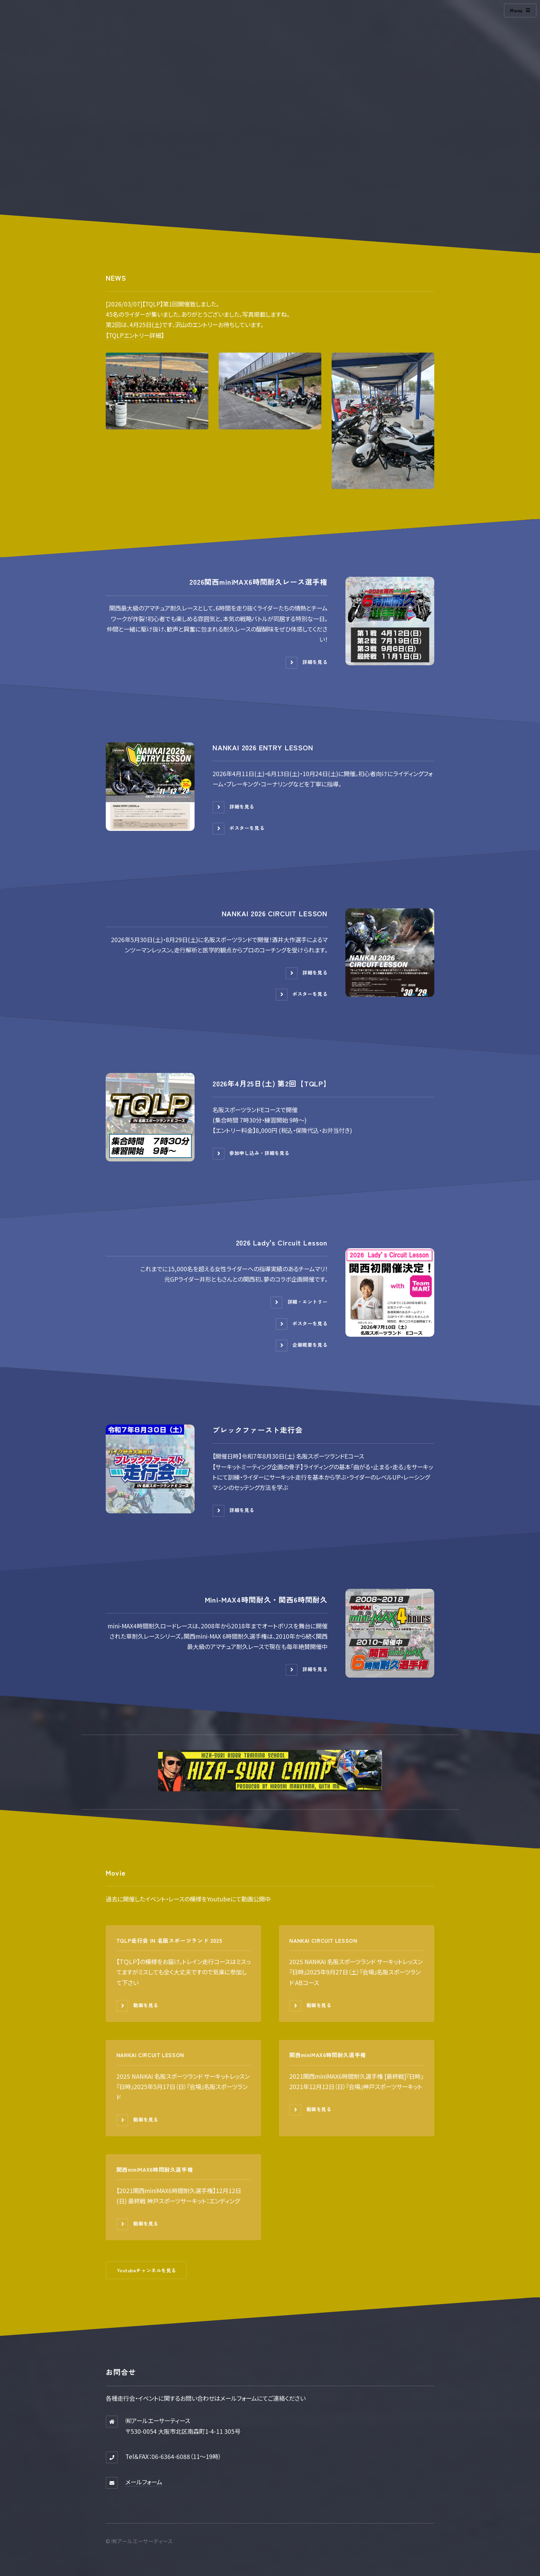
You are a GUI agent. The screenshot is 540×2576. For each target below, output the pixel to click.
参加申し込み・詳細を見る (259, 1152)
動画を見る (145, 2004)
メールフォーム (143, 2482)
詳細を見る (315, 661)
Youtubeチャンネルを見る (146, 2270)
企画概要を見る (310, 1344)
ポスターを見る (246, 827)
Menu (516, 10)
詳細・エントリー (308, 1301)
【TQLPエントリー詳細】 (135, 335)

..........

* **WORK REQUEST**
Reproduce each line of the entries above from the one containing "参加申し込み・詳細を見る (259, 1152)" through the last, exactly, and no other line.

* **ANSWER FOR THE TASK**
参加申し込み・詳細を見る (259, 1152)
動画を見る (145, 2004)
メールフォーム (143, 2482)
詳細を見る (315, 661)
Youtubeチャンネルを見る (146, 2270)
企画概要を見る (310, 1344)
ポスターを見る (246, 827)
Menu (516, 10)
詳細・エントリー (308, 1301)
【TQLPエントリー詳細】 (135, 335)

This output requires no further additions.